Cauchy's integral formula and Taylor series

Cauchy’s integral formula defines analytic function evaluation with path integral with denominator translation at evaluation point (\(\frac{1}{z-a}\)). \(f(a) = \frac{1}{2\pi i} \oint_\gamma \frac{f(z)}{z-a}\, dz\,\) \(f^{(n)}(a) = \frac{n!}{2\pi i} \oint_\gamma \frac{f(z)}{\left(z-a\right)^{n+1}}\, dz\) Cauchy’s integral formula is a limit of path. \(\lim_{r \rightarrow 0}\gamma : \lvert z-z_{0} \rvert = r\) Taylor series evaluated a analytic function by approximation at an open disc \(D(z_{0}, r)\). \(f(x) = \sum_{n=0}^\infty a_n(x-b)^n\) \(\frac{f^{(n)}(b)}{n!} = a_n\)

Primitive function

The presence of primitive function is a strong condition that makes a function is analytic in a disc \(D(a,R)\).
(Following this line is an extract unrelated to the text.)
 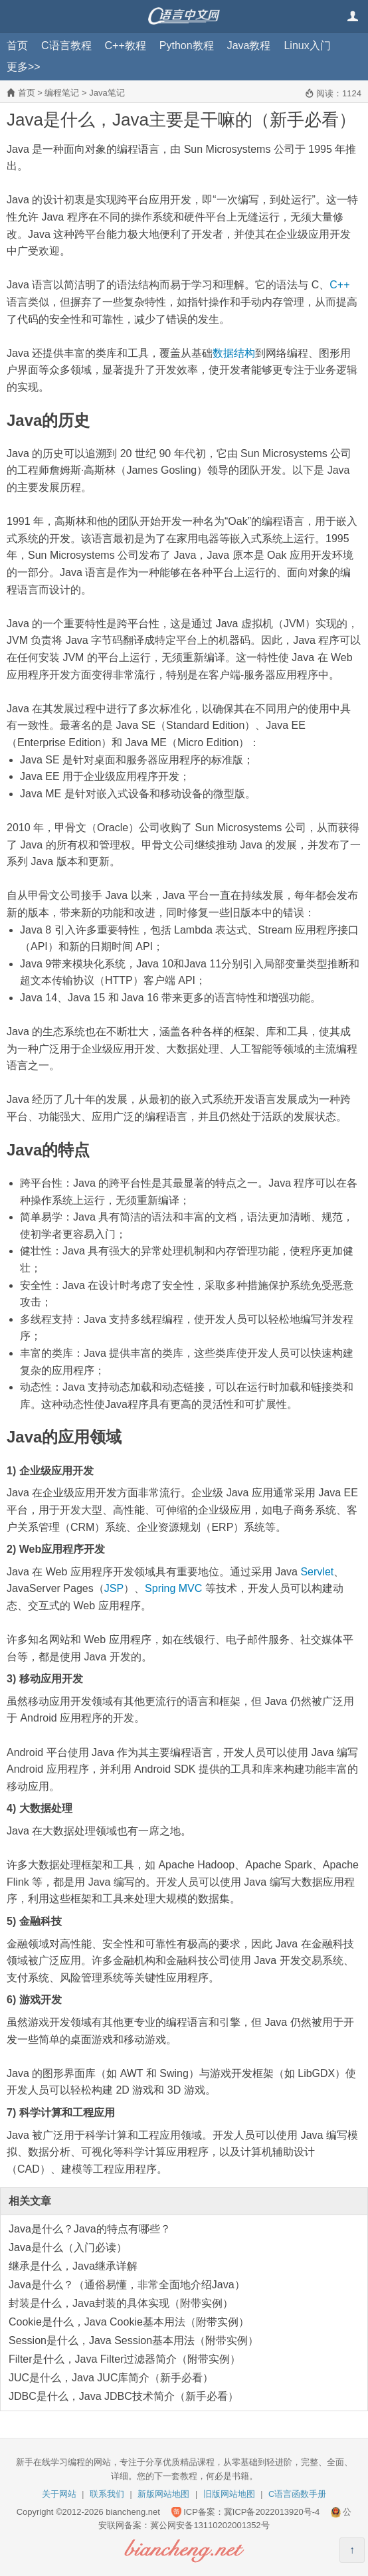 I want to click on Java是什么？Java的特点有哪些？, so click(x=90, y=2228).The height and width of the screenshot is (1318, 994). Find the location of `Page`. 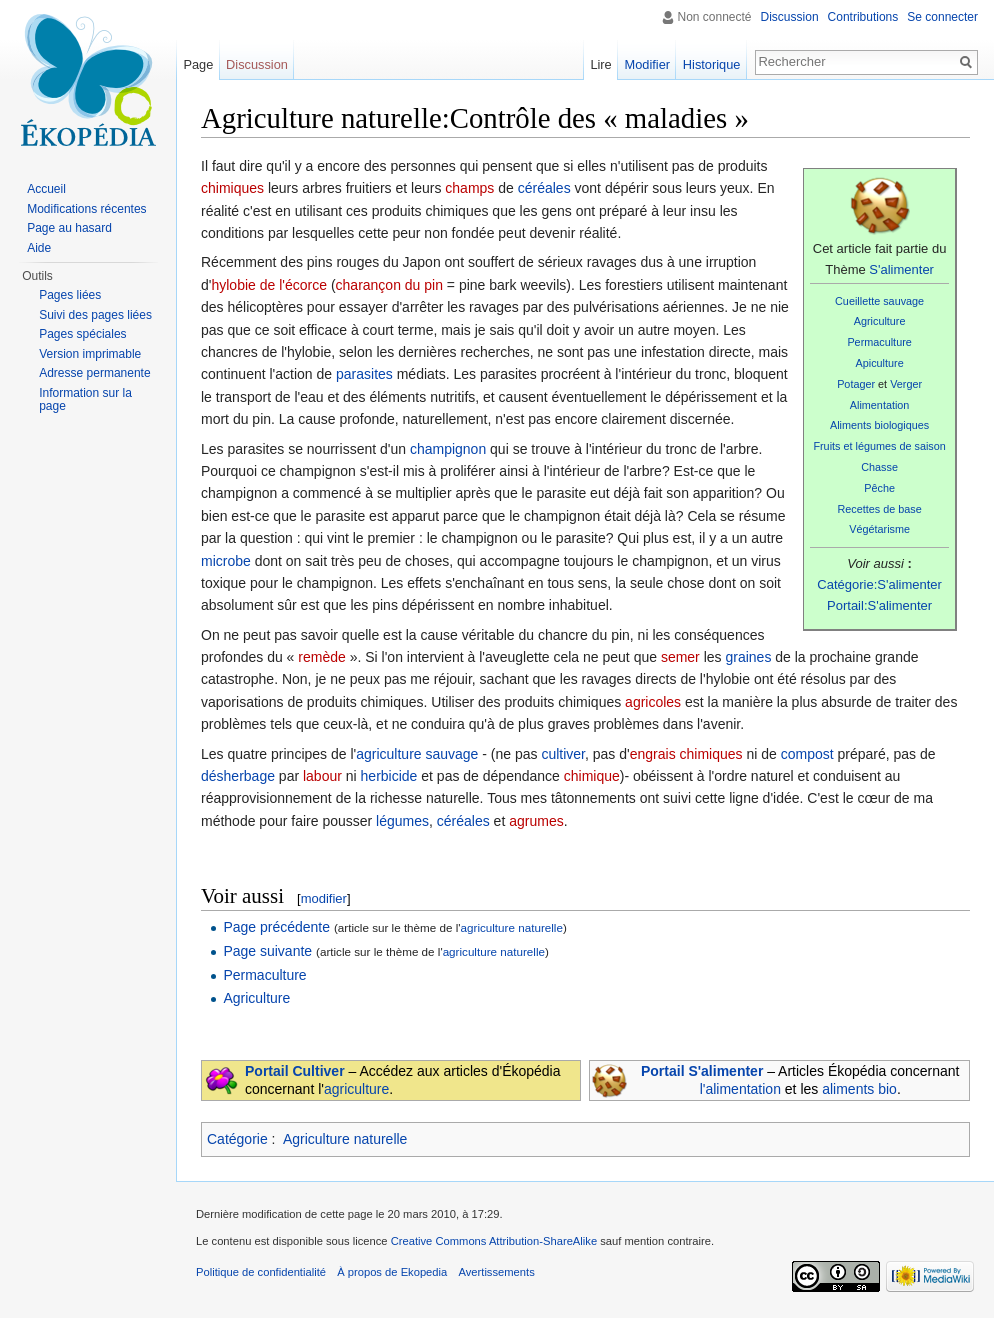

The meaning is the presence of primitive function is confusing at first to me. If a function is integrable, then integration value and a primitive function can be determined. But in complex analysis this is not the case. In real analysis, the integral interval \([a, b]\) is unique, but in complex analysis the integral interval should be determined by line path \(\Gamma = g(x)\).